Today was a bad day
It was a bright and clear day in Carbonear, May 14. I woke up to birds chirping and the sun streaming through my window.
But, something about the day.
For the past 11 days, I’ve walked to my desk in the morning excitedly to get start on the first project of the day.
But, there was something different about my computer. I had a yellow sticky note taped on it.
There it was, inked on a square piece of paper; my first complaint.
“Great,” I thought. There goes my joyful morning.
Now, I realize that comes with the job. Not everyone is going to agree with every article you write. And like everyone, I make mistakes. That doesn’t mean I don’t try my best, it just means I’m human.
But just like any journalist would, with the help of my editor, we wrote an apology and posted it online. Simple, problem solved, right? I proceeded to go about my day and continue stories that needed to be written. But the day didn’t get any better.
Later that afternoon, another reporter from The Compass and I attended a horrific
off child abuse case at Harbour Grace provincial court.
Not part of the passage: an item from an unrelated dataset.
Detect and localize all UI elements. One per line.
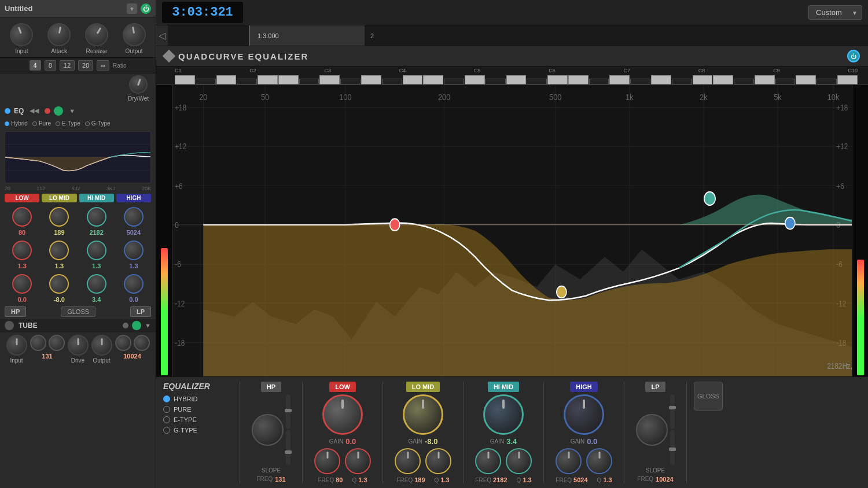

What I heard will forever be nailed fiercely in my memory.
I was there to take notes, and to learn more on media law in journalism. But I dropped my notebook to my knees and stopped writing. I was so taken back with all the details and convictions of the case. How do community journalists do it? One minute we could be doing a minor hockey story, then next a child abuse case story.
From what I’ve learned, we’ve been told to compartmentalize in our job, or to take ourselves out of the moment. I couldn’t. I broke down. I cried. I can’t help but wonder how can anyone walk out of that court with a dry eye. It’s very overwhelming. It’s a lot on my shoulders as a young journalist.
Today felt like a series of whiplashes that never stopped.
Some argue that it makes our job more interesting, but to me, it just makes me sad.